*DATA SHOWN*.
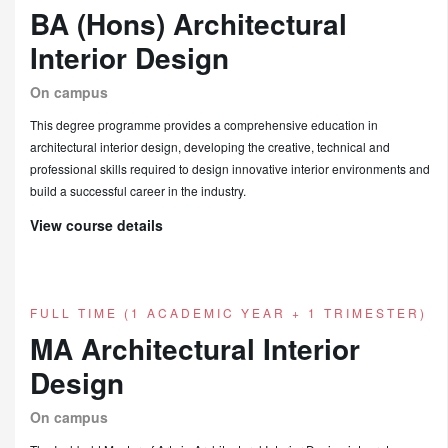
BA (Hons) Architectural
Interior Design
On campus
This degree programme provides a comprehensive education in
architectural interior design, developing the creative, technical and
professional skills required to design innovative interior environments and
build a successful career in the industry.
View course details
FULL TIME (1 ACADEMIC YEAR + 1 TRIMESTER)
MA Architectural Interior
Design
On campus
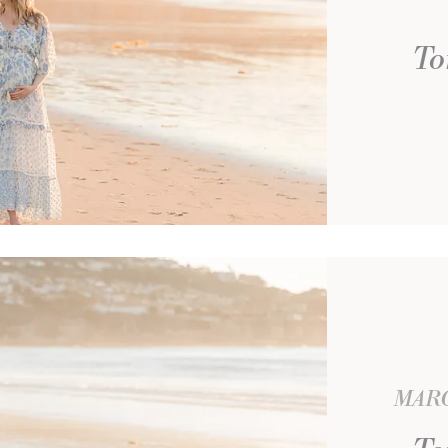
To
MARC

*YOUR OBJECTIVE*. Would you retype the entries above in full, exactly as written, minus the pictures?

*COMPLETED TASK*.
BA (Hons) Architectural
Interior Design
On campus
This degree programme provides a comprehensive education in
architectural interior design, developing the creative, technical and
professional skills required to design innovative interior environments and
build a successful career in the industry.
View course details
FULL TIME (1 ACADEMIC YEAR + 1 TRIMESTER)
MA Architectural Interior
Design
On campus
To
MARC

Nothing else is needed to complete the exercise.